When to use modifier 52 or 53?

I. Modifier -52 is used to report “reduced services.” II. Modifier -53 is used to report “discontinued procedure.” (For outpatient/ASC facility charges, see Coding Policy 39.0.)

What is modifier 25 not used for?

Modifier 25 should not be used when: ❌ The sole purpose of the encounter is for the procedure (e.g., lesion removal), and there is no documented medical necessity for a separate E/M service.

What is a 74 modifier used for?

Modifier 74 appended to anesthesia or surgical procedures when discontinued. AFTER anesthesia administration induced or procedure initiated. ASC or outpatient hospital only. Due to medical complications, extenuating circumstances, or threat to patient well-being.

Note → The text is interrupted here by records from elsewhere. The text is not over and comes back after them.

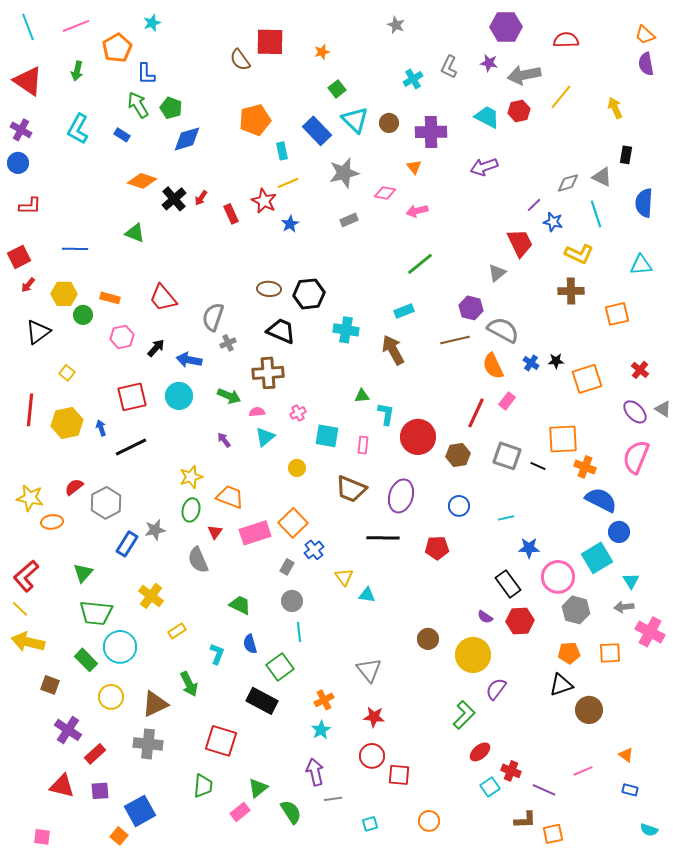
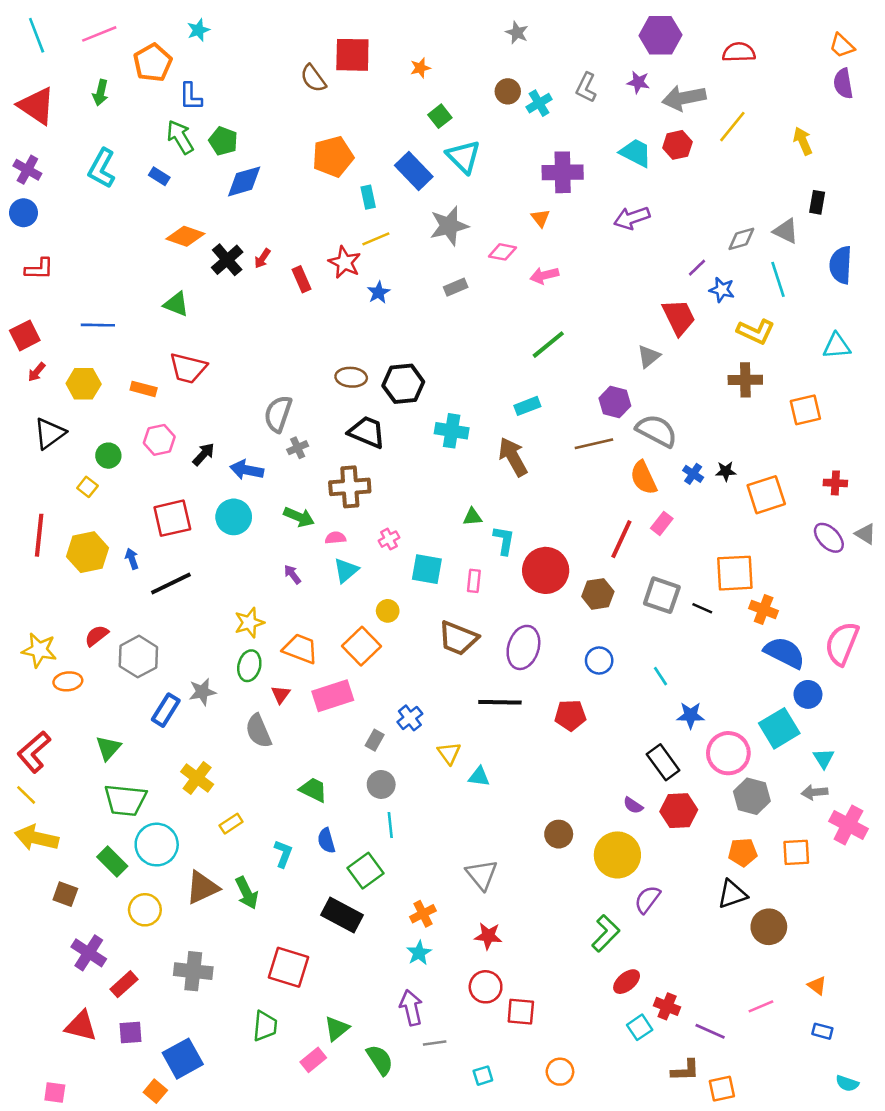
brown circle: (389, 123) -> (508, 91), moved
red trapezoid: (163, 298) -> (188, 368), moved, turned -36
green circle: (83, 315) -> (108, 456), moved
red cross: (640, 370) -> (835, 483), turned -36
pink semicircle: (636, 457) -> (842, 644), moved
cyan line: (506, 518) -> (660, 676), turned 70
orange square: (293, 523) -> (362, 646), moved
brown triangle: (155, 704) -> (202, 888), moved

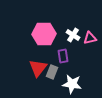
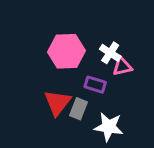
pink triangle: (90, 38) -> (122, 66), moved
purple rectangle: (63, 56) -> (95, 85), turned -64

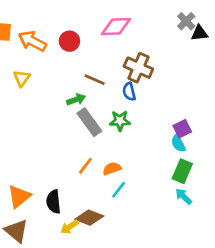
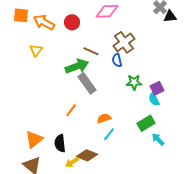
brown cross: (138, 68) -> (124, 42), turned 30
green arrow: (76, 100) -> (77, 66), size x1.6
green star: (120, 121) -> (134, 82), moved
orange line: (85, 166) -> (71, 110), moved
green rectangle: (182, 171) -> (146, 123), moved, turned 36

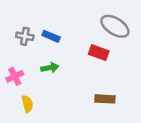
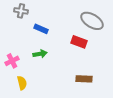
gray cross: (25, 36) -> (21, 11), moved

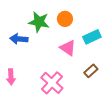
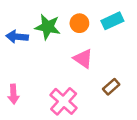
cyan rectangle: (92, 37) -> (112, 21), moved
blue arrow: (19, 39) -> (17, 37), moved

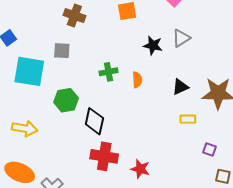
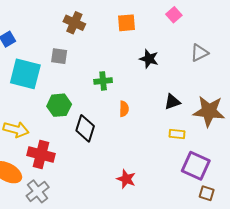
gray triangle: (181, 38) -> (199, 53), moved
orange semicircle: (137, 80) -> (124, 109), moved
purple square: (210, 150) -> (196, 166), size x2.0
red cross: (104, 156) -> (41, 155), moved

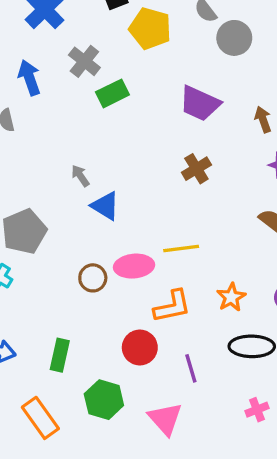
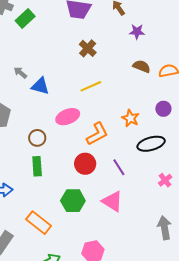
yellow line: (181, 249) -> (91, 86), moved
brown circle: (93, 278) -> (37, 138), moved
green rectangle: (60, 355) -> (37, 166), moved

What is the 59 modifier used for?

Definitions. Modifier 59 describes a distinct procedural service, and is used to identify procedures and services that are not normally reported together.

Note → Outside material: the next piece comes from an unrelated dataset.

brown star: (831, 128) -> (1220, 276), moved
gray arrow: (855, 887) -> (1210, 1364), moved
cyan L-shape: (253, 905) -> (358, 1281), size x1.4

What is a 79 modifier used for?

Modifier 79 is used to indicate an unrelated procedure performed by the same physician during the postoperative period of the original surgery. When the procedure is related to the original surgery or is a staged (anticipated) surgery, it falls under the global period and should not use Modifier 79.

What is the modifier 78 for anesthesia?

Modifier 78 is used to report an unplanned return to the operating or procedure room, by the same physician, following an initial procedure for a related procedure during the post-operative period.

What is the 72 modifier?

Modifier 72: Resumed Service Post-Surgical

Highlighting non-routine care, allowing practices to bill for medically necessary treatments without denials.

Who Cannot go under anesthesia?

In addition to the elderly, people who have conditions such as heart disease (especially congestive heart failure), Parkinson's disease, or Alzheimer's disease, or who have had a stroke before are also more at risk. It's important to tell the anesthesiologist if you have any of these conditions.

Does Blue Cross cover anesthesia?

The spokesperson added, "To be clear, it never was and never will be the policy of Anthem Blue Cross Blue Shield to not pay for medically necessary anesthesia services. The proposed update to the policy was only designed to clarify the appropriateness of anesthesia consistent with well-established clinical guidelines.”